EXERCISE GOAL —
What is needed is an exact retyping of the records below, from the first line through the line that contains "News and Updates about".

(Items from a dataset)
++++++

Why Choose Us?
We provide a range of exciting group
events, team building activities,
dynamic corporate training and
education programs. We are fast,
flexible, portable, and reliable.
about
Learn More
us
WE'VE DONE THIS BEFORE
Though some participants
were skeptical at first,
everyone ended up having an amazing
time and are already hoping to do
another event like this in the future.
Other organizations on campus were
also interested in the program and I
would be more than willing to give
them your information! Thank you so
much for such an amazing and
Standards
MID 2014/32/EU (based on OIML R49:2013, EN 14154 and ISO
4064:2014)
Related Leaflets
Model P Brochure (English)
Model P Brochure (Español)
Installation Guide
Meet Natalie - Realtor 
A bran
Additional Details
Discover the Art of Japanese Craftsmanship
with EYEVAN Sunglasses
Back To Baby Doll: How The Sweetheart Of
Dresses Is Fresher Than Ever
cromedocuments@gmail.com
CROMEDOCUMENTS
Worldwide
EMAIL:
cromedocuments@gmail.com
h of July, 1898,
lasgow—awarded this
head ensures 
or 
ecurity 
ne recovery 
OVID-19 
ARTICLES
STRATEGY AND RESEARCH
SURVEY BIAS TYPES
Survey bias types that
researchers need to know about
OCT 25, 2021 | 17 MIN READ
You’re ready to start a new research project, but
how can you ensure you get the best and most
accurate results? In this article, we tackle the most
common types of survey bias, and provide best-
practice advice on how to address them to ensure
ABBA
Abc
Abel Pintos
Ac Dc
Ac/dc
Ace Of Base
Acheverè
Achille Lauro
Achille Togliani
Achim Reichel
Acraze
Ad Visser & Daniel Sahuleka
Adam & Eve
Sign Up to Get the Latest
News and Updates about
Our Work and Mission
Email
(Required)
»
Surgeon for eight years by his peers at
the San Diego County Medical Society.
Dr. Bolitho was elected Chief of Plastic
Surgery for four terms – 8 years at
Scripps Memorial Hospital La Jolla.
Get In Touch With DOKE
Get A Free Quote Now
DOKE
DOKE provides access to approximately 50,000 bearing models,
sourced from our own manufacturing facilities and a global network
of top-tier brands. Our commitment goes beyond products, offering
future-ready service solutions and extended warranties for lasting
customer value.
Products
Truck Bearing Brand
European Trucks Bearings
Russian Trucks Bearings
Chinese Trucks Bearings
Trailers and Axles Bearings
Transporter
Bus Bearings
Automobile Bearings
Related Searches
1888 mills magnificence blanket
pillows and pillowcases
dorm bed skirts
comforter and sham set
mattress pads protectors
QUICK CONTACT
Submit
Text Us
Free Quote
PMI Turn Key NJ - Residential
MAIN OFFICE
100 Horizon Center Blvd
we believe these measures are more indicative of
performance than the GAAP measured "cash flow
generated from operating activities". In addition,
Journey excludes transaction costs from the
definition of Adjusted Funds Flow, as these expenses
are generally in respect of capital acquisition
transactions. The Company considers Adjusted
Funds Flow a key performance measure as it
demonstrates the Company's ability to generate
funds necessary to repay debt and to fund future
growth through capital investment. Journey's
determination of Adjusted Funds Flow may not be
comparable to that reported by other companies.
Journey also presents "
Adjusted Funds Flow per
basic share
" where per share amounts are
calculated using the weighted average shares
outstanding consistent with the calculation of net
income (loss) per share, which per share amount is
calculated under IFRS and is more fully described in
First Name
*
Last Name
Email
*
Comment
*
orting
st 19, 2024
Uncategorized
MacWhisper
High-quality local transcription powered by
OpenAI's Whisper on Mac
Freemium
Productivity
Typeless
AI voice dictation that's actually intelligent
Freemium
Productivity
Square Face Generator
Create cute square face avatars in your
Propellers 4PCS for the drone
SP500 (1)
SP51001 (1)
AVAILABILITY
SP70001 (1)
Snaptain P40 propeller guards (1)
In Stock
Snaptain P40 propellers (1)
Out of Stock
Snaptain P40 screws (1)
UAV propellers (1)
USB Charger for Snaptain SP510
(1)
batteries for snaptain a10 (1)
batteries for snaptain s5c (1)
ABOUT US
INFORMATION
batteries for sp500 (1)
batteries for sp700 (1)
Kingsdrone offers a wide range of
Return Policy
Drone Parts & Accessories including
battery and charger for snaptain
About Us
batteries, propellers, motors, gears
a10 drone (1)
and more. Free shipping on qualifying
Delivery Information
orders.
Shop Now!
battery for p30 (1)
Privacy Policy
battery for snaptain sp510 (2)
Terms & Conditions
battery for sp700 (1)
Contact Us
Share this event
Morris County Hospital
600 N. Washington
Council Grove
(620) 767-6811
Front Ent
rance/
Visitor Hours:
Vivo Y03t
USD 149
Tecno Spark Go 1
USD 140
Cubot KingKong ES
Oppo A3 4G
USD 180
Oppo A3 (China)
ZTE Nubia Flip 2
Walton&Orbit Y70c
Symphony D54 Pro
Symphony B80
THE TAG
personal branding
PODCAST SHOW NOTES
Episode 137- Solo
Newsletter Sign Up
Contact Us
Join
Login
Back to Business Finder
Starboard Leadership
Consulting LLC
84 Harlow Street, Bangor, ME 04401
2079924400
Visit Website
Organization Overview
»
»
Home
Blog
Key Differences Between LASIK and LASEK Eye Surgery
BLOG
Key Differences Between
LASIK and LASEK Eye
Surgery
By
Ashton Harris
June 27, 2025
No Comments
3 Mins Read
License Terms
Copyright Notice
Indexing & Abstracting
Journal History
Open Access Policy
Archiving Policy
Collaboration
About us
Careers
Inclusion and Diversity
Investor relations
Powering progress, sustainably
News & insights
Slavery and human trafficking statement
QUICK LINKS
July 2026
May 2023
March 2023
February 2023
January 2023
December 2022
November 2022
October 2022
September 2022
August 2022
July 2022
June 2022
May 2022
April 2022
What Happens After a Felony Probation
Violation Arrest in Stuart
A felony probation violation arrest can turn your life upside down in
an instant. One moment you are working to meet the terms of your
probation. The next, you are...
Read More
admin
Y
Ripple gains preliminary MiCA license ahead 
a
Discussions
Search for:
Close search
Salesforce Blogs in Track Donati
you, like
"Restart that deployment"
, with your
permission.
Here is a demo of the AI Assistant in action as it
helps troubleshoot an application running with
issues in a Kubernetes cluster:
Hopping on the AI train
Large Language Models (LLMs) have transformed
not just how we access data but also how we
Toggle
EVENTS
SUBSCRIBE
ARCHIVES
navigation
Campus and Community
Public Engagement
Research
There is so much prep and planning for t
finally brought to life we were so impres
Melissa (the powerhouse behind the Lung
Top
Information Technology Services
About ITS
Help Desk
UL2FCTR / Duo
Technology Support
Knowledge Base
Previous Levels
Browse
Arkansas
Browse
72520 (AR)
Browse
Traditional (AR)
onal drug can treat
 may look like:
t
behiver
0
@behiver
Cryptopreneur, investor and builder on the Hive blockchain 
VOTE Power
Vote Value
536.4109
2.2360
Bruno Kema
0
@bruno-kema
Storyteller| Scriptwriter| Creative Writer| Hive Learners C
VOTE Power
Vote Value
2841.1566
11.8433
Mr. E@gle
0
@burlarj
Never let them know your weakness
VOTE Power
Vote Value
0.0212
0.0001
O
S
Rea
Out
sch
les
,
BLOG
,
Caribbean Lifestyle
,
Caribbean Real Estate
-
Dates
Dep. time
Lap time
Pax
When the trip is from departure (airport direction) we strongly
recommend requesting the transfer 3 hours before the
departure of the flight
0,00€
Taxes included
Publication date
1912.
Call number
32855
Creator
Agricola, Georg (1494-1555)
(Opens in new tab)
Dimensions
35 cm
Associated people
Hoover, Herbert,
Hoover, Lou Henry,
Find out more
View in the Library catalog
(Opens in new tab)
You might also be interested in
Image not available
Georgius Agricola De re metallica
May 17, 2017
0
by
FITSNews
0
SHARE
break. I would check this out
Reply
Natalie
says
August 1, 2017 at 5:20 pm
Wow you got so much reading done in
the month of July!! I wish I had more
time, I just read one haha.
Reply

++++++

ANSWER TO THIS TASK —
Why Choose Us?
We provide a range of exciting group
events, team building activities,
dynamic corporate training and
education programs. We are fast,
flexible, portable, and reliable.
about
Learn More
us
WE'VE DONE THIS BEFORE
Though some participants
were skeptical at first,
everyone ended up having an amazing
time and are already hoping to do
another event like this in the future.
Other organizations on campus were
also interested in the program and I
would be more than willing to give
them your information! Thank you so
much for such an amazing and
Standards
MID 2014/32/EU (based on OIML R49:2013, EN 14154 and ISO
4064:2014)
Related Leaflets
Model P Brochure (English)
Model P Brochure (Español)
Installation Guide
Meet Natalie - Realtor 
A bran
Additional Details
Discover the Art of Japanese Craftsmanship
with EYEVAN Sunglasses
Back To Baby Doll: How The Sweetheart Of
Dresses Is Fresher Than Ever
cromedocuments@gmail.com
CROMEDOCUMENTS
Worldwide
EMAIL:
cromedocuments@gmail.com
h of July, 1898,
lasgow—awarded this
head ensures 
or 
ecurity 
ne recovery 
OVID-19 
ARTICLES
STRATEGY AND RESEARCH
SURVEY BIAS TYPES
Survey bias types that
researchers need to know about
OCT 25, 2021 | 17 MIN READ
You’re ready to start a new research project, but
how can you ensure you get the best and most
accurate results? In this article, we tackle the most
common types of survey bias, and provide best-
practice advice on how to address them to ensure
ABBA
Abc
Abel Pintos
Ac Dc
Ac/dc
Ace Of Base
Acheverè
Achille Lauro
Achille Togliani
Achim Reichel
Acraze
Ad Visser & Daniel Sahuleka
Adam & Eve
Sign Up to Get the Latest
News and Updates about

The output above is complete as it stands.